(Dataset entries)
[Start of section]
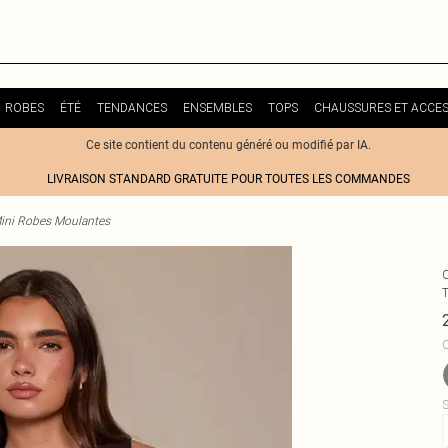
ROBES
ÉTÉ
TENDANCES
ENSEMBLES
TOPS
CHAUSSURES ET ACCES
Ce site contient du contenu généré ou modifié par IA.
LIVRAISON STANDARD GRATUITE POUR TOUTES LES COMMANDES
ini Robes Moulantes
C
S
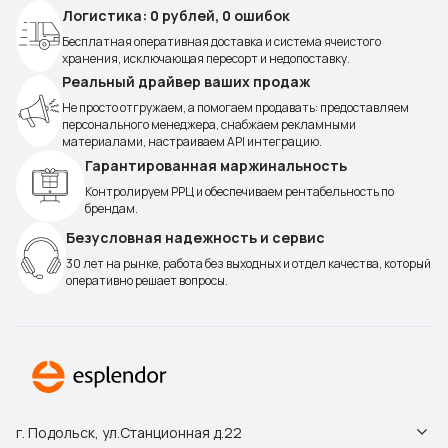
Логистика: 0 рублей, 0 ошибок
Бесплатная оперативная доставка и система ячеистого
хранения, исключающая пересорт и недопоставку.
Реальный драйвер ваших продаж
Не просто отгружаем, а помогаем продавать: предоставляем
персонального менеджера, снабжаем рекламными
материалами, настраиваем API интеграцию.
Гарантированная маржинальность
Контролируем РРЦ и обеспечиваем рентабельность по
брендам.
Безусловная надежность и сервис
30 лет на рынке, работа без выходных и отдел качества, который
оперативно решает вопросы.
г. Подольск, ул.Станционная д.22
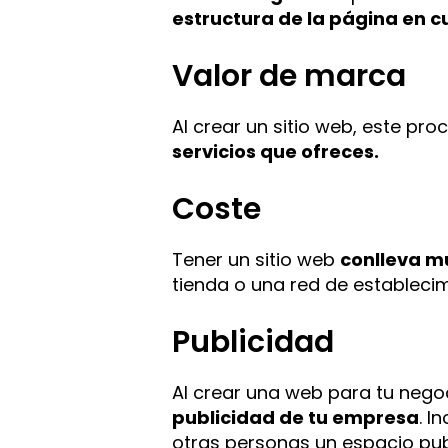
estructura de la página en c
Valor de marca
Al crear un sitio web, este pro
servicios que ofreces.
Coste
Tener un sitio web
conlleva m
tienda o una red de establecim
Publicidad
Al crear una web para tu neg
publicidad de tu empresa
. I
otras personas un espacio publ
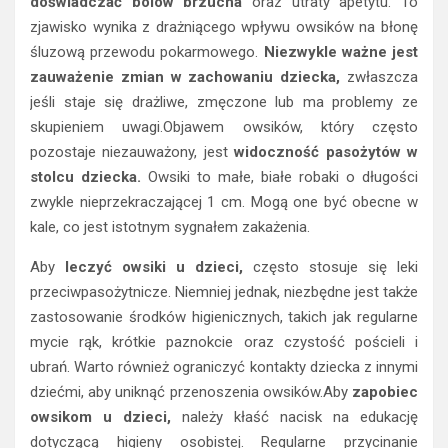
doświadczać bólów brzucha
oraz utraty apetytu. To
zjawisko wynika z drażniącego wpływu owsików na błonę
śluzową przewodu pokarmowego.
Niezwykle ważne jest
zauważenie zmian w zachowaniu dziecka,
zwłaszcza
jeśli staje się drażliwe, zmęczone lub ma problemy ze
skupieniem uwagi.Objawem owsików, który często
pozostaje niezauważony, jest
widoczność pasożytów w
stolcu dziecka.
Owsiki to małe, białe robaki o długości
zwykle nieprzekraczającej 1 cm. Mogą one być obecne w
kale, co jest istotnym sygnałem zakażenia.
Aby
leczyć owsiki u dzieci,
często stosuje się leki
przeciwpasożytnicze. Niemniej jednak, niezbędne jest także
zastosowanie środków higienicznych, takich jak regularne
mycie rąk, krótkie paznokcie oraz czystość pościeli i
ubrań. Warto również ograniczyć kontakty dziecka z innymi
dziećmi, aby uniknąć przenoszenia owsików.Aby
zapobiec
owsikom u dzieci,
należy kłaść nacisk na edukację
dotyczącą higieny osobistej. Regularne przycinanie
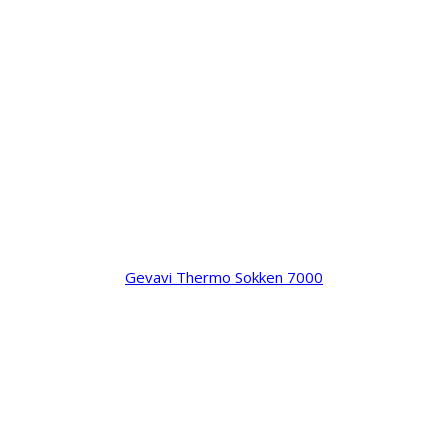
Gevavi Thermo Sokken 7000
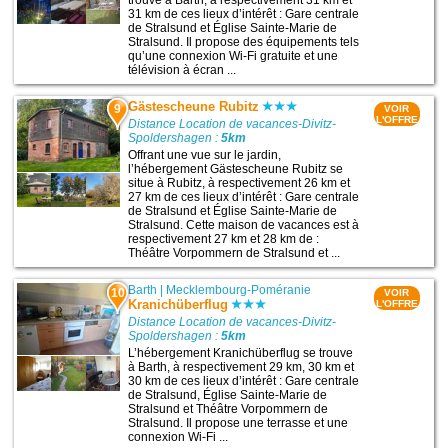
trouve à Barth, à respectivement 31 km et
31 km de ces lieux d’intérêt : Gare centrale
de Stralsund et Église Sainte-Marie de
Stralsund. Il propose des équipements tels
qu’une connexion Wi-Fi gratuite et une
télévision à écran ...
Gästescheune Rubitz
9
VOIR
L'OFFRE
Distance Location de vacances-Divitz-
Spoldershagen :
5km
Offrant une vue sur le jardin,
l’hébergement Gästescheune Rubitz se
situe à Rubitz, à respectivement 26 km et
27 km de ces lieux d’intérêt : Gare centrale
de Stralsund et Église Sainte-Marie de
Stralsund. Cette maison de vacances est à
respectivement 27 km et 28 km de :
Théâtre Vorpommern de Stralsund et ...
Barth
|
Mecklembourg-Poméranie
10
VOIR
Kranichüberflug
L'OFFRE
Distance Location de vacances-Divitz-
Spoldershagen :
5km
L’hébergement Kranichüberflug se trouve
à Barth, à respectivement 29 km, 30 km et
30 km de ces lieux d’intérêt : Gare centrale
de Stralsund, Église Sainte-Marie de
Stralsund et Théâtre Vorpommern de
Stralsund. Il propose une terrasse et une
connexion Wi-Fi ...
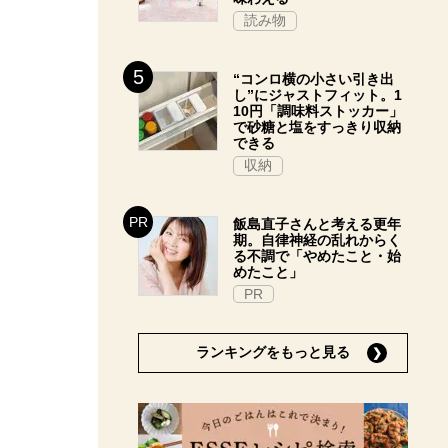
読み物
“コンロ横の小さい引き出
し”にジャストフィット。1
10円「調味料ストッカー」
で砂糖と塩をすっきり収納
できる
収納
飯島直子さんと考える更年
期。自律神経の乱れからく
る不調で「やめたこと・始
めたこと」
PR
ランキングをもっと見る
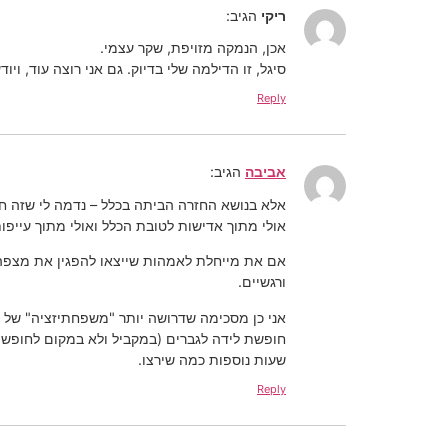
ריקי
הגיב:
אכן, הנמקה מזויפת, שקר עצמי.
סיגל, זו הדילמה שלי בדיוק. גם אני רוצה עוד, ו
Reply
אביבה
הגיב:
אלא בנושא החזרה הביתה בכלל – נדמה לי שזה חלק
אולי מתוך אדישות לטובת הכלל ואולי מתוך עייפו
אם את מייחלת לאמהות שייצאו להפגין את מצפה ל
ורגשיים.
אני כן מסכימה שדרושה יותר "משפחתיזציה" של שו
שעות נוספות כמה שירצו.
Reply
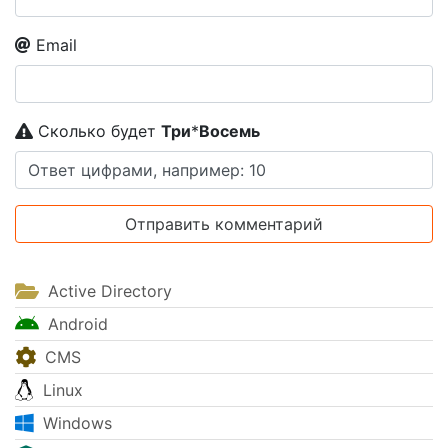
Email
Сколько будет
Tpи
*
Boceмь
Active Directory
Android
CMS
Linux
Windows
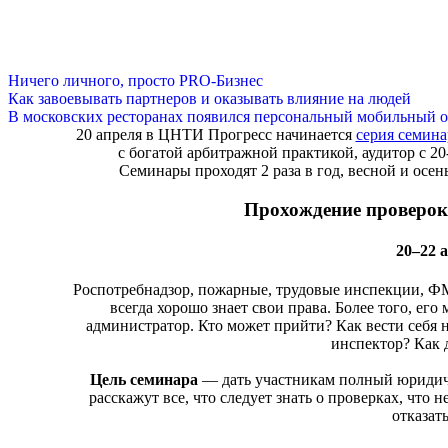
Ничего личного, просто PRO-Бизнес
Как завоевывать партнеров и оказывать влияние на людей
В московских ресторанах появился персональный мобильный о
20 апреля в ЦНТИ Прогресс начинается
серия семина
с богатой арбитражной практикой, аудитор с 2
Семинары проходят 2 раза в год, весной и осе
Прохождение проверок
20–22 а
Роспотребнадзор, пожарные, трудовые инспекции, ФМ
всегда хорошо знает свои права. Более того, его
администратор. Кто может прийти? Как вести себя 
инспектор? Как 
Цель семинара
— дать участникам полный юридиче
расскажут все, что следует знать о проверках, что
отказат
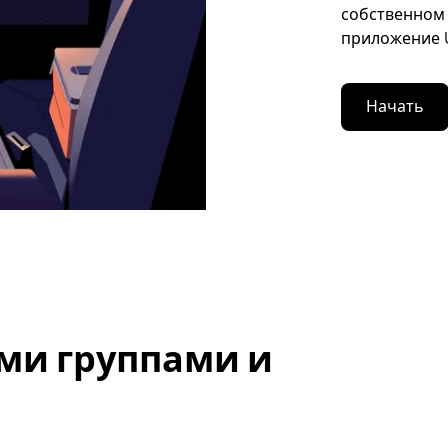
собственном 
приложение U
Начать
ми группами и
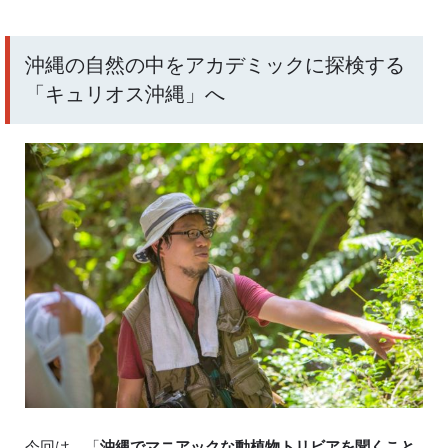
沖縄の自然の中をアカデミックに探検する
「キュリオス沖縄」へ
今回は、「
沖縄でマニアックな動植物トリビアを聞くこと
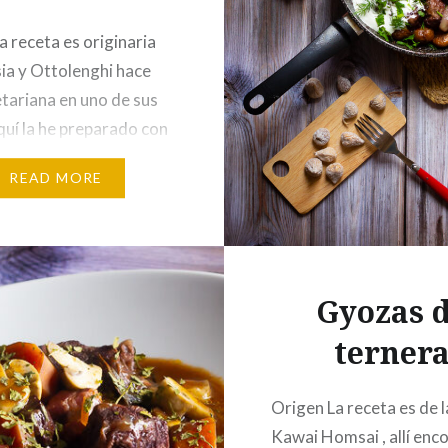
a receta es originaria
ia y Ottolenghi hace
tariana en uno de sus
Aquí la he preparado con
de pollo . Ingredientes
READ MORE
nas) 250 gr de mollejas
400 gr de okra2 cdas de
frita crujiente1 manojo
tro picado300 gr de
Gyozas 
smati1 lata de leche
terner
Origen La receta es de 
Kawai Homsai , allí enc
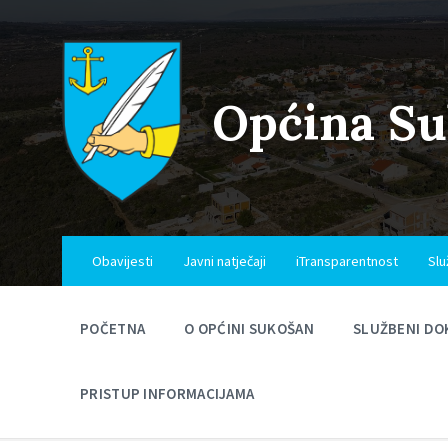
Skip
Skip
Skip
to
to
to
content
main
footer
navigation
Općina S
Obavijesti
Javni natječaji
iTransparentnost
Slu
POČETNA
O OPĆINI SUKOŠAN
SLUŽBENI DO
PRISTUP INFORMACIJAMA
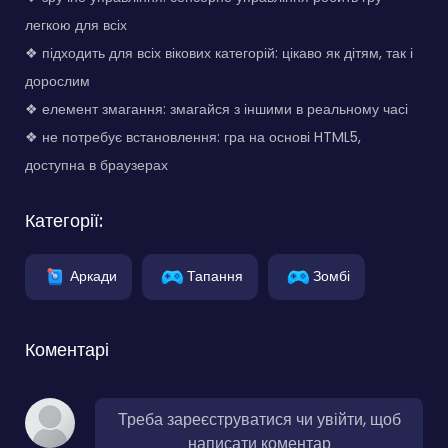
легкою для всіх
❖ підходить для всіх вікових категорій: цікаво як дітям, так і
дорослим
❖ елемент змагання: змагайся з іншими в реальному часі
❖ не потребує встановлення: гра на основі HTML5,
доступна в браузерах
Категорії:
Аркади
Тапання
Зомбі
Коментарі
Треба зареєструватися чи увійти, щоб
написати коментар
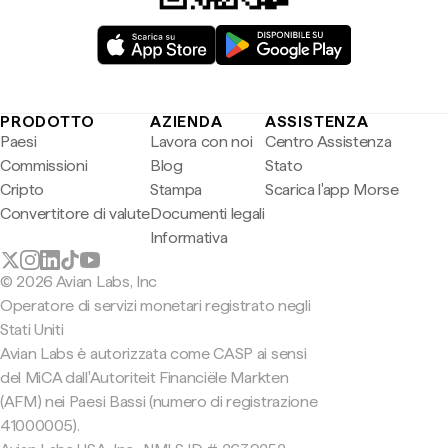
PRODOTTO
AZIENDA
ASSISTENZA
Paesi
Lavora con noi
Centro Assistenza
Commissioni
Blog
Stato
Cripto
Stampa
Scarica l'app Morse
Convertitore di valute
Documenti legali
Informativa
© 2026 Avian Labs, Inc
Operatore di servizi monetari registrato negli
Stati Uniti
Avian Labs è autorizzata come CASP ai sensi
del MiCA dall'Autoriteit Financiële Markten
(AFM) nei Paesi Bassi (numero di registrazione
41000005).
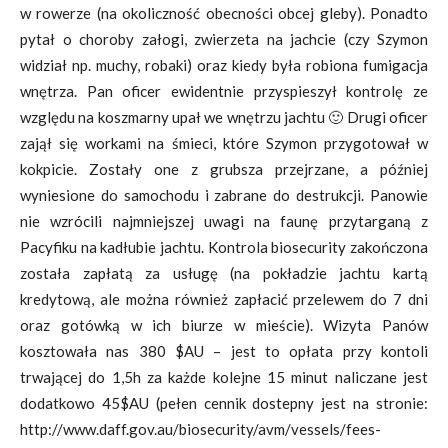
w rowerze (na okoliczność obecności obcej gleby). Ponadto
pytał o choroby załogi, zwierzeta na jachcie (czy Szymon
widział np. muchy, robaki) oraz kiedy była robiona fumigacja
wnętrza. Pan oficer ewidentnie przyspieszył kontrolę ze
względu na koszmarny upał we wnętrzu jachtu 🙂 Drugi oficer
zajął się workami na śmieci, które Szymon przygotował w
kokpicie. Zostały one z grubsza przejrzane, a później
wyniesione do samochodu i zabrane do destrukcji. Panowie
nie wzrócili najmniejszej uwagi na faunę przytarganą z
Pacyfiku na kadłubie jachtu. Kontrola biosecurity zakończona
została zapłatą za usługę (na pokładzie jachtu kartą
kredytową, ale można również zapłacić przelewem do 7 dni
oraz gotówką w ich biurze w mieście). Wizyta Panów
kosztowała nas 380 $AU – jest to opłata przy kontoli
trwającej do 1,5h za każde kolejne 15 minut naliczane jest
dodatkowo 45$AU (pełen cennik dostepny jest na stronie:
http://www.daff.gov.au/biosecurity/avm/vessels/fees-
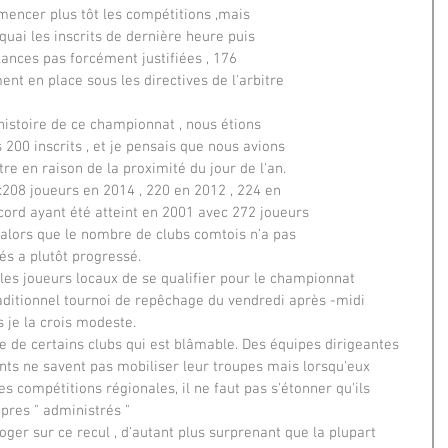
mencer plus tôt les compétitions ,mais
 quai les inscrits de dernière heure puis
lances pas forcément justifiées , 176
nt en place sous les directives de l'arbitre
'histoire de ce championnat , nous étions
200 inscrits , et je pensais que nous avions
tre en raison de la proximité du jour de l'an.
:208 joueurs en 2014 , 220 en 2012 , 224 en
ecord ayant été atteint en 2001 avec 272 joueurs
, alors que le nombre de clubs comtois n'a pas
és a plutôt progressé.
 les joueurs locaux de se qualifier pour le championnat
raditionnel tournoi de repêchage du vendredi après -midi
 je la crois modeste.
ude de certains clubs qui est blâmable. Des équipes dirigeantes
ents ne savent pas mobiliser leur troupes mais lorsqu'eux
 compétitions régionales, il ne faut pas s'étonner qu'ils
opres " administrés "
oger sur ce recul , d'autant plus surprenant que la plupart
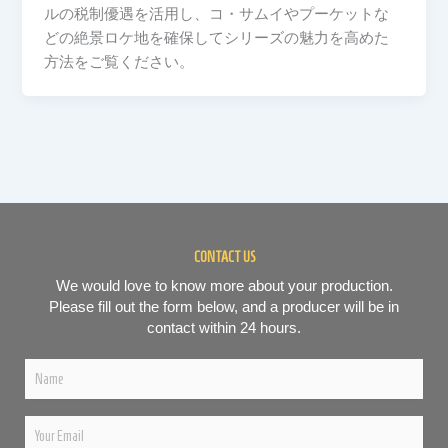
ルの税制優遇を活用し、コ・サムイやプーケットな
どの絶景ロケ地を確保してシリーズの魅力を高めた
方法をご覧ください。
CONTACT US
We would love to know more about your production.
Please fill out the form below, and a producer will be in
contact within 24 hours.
[End of section]
= What you need to do =
Return, exactly as they stand, the lines above from the one with "доступна в браузерах" to the one with "została zapłatą za", omitting any pictures among them.

= Result for this exercise =
доступна в браузерах
Категорії:
Аркади
Тапання
Зомбі
Коментарі
Треба зареєструватися чи увійти, щоб
написати коментар
PRODOTTO
AZIENDA
ASSISTENZA
Paesi
Lavora con noi
Centro Assistenza
Commissioni
Blog
Stato
Cripto
Stampa
Scarica l'app Morse
Convertitore di valute
Documenti legali
Informativa
© 2026 Avian Labs, Inc
Operatore di servizi monetari registrato negli
Stati Uniti
Avian Labs è autorizzata come CASP ai sensi
del MiCA dall'Autoriteit Financiële Markten
(AFM) nei Paesi Bassi (numero di registrazione
41000005).
w rowerze (na okoliczność obecności obcej gleby). Ponadto
pytał o choroby załogi, zwierzeta na jachcie (czy Szymon
widział np. muchy, robaki) oraz kiedy była robiona fumigacja
wnętrza. Pan oficer ewidentnie przyspieszył kontrolę ze
względu na koszmarny upał we wnętrzu jachtu 🙂 Drugi oficer
zajął się workami na śmieci, które Szymon przygotował w
kokpicie. Zostały one z grubsza przejrzane, a później
wyniesione do samochodu i zabrane do destrukcji. Panowie
nie wzrócili najmniejszej uwagi na faunę przytarganą z
Pacyfiku na kadłubie jachtu. Kontrola biosecurity zakończona
została zapłatą za usługę (na pokładzie jachtu kartą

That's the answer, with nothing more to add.